Livre : l'Afrique face au défi de la modernité
Pape Cissoko a rencontré deux auteurs, Mamadou Ablaye Ndiaye et Alpha
Amadou Sy, auteurs de 'l'Afrique face au défi de la modernité : la
quête d'identité et la mondialité', un livre qu'il juge 'dense et osé' Par Pape Cissoko
MAMADOU ABLAYE NDIAYE et ALPHA AMADOU SY, deux philosophes Sénégalais,
auteurs du livre dense et osé « l’AFRIQUE FACE AU DEFI DE LA MODERNITE
: La quête d’identité et l a mondialité » aux éditions Panafrika/ Dakar.
Nos deux auteurs sont des intellectuels engagés, ils écrivent, pensent
l’Afrique et le monde, se disent, soumettent tout au crible de la
raison critique. Ainsi, ils compensent le déficit philosophique et de
réflexion approfondie dont souffre le continent. En lisant leurs
travaux et en réfléchissant sur leurs diverses activités, j’ai
l’impression de voir Sartre dans les rues de Dakar dénonçant les
travers d’un monde ou les craintes fondées ou pas des civilisations.

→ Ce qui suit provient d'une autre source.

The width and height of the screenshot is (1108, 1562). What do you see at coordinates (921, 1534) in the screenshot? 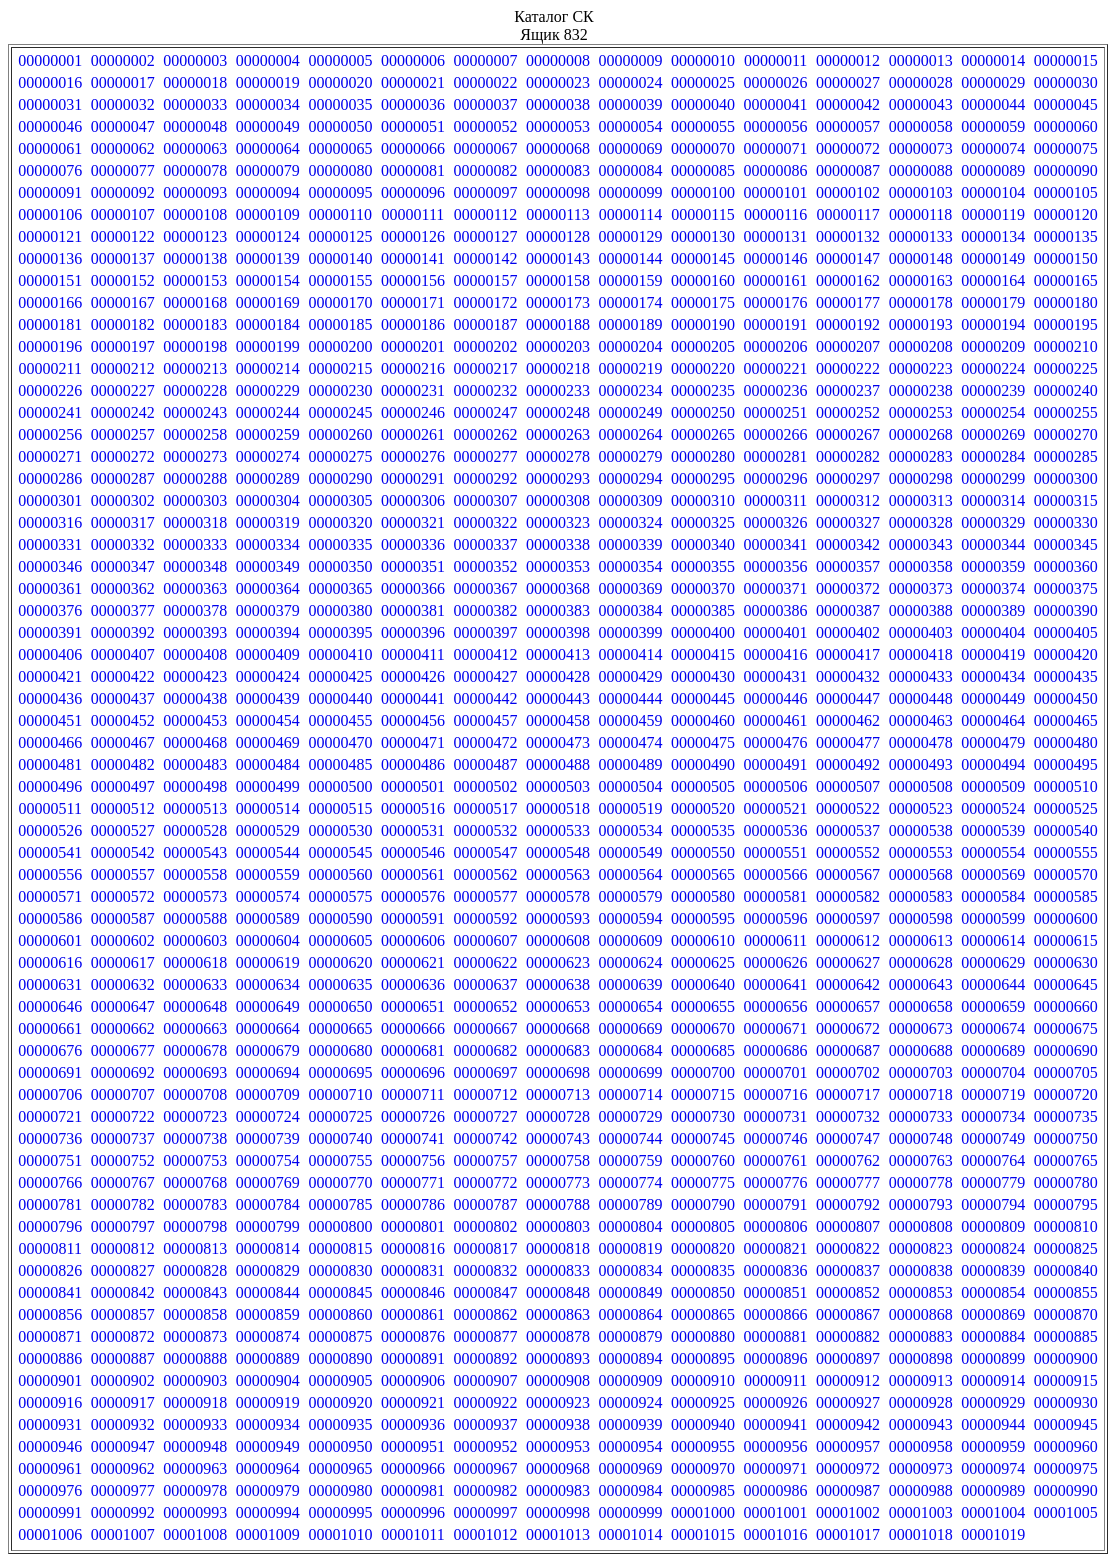 I see `00001018` at bounding box center [921, 1534].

Bref, en présentant cet ouvrage qui fera couler beaucoup d’encre ou de
salive, je l’espère, parce qu’il est fait pour s’exposer et être
critiqué au sens noble, j’en profite pour saluer l’une des rares
maisons d’éditions basées en Afrique avec à sa tête Paul DAKEYO, www.edpanafrika.com, que je présenterai à l’occasion sur grioo.
Pape Bakary CISSOKO
© rezolibre.com
1-
Après vos multiples ouvrages, vous nous gratifiez avec ce livre dense
au titre « risqué » : « L’Afrique face au défi de la modernité » (La
quête d’identité et la mondialité). Est-ce à dire que s’engager dans la
Modernité est un risque par rapport à son identité, et ce défi est
obligatoire pour l’Afrique ?En vérité, dans cette quête nôtre, le risque est double. D’abord,
s’engager à reprendre un thème galvaudé des années 60. L’Afrique
indépendante a souvent posé dans des termes plutôt mécaniques voire
dualistes les rapports entre la tradition et la modernité comme pendant
des relations tumultueuses entre l’Occident et le continent noir. Nous
ne pourrons pas revenir ici sur toute la littérature produite à ce
sujet. Par contre, nous nous permettrons de rappeler ce propos de
l’écrivain Cheickh Hamidou Kane, révélateur de l’état d’esprit de
l’époque :
« L’Occident est possédé et le monde s’occidentalise.»L’amalgame entre modernité et occidentalisation en filigrane ici est
d’autant plus frappant que les théories de développement, imposées par
les Occidentaux aux Africains, étaient conçues sous le mode du
rattrapage et du mimétisme. Dés lors, nous courions le risque théorique
de remettre en fonction un concept désuet. Mais nous nous sommes dits
que la modernité est une problématique récurrente. Regardez un peu ceux
là qu’on appelle les postmodernes ! Sont-ils les derniers des modernes
? Ont-ils clos la modernité ? À la manière d’un Hegel qui proclame la
fin d’une histoire qui pourtant continue !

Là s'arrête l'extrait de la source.